Multiphase flow and mechanical behaviors induced by gas production from clayey-silt hydrate reservoirs using horizontal well

Abstract

Natural gas hydrates are one of very important future clean energy resources with extensive distribution in the world. The field production tests are very difficult with high investment, while numerical simulation is an effective and economical method for the early evaluation. HydrateBiot, a novel thermo-hydro-mechanical (THM) coupled simulator, has been developed to investigate the mechanical behaviors during gas production from hydrate reservoirs. For the clayey-silt hydrate reservoirs in the Shenhu area of South China Sea, the horizontal well was proposed for improving gas production through depressurization. The controllable parameters, including well placement and well perforation length, were optimized firstly. HydrateBiot was used to predict the mechanical responses induced by gas production from hydrate reservoirs. The results indicated that the horizontal well placement significantly affected hydrate production efficiency.
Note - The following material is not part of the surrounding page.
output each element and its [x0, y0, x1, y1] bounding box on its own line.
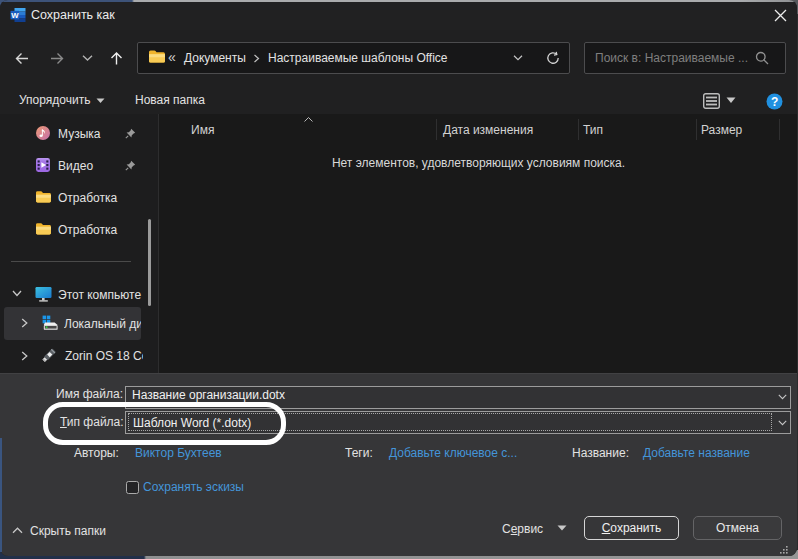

Thus, the advanced technology, such as hydrate reservoir precise exploration and offshore directional drilling, should be developed in the future. When the horizontal well length exceeded 400 m, the increase in well length led to a slight decrease in hydrate production efficiency. The mechanical responses suggested that depressurization led to stress concentration and increased in shear stress around the horizontal well. The subsidence mainly derived from compression of pore volume in sediments during depressurization. The maximum seafloor subsidence reached approximately 0.5 m after 1-year depressurization using horizontal well. The potential shear failure in the hydrate reservoir was mainly due to significant increase in shear stress and hydrate dissociation for weakening sediments. Thus, a balance between mechanical stability and gas productivity must be considered during depressurization by using horizontal well. The developed methods and obtained results presented here could help engineers to design safe hydrate production schemes under similar reservoir conditions and to conclude the complex mechanical behaviors during depressurization hydrate production.